Start of DATA FOR ANALYSIS

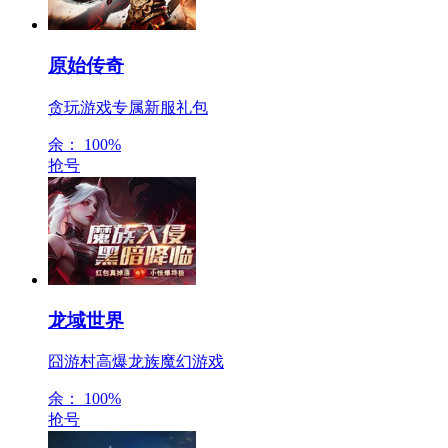
原始传奇
贪玩游戏专属新服礼包
余：
100%
抢号
龙域世界
囧游村高爆龙族魔幻游戏
余：
100%
抢号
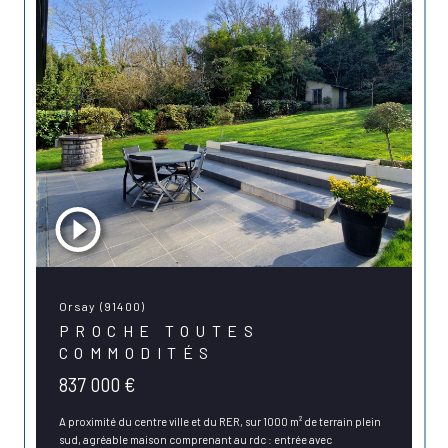
Orsay (91400)
PROCHE TOUTES
COMMODITÉS
837 000 €
A proximité du centre ville et du RER, sur 1000 m² de terrain plein
sud, agréable maison comprenant au rdc : entrée avec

End of DATA FOR ANALYSIS

* **TASK STATEMENT**
Set down exactly, and only, the lines from the one containing "A proximité du" through the final line of the entries above.

* **OUTPUT**
A proximité du centre ville et du RER, sur 1000 m² de terrain plein
sud, agréable maison comprenant au rdc : entrée avec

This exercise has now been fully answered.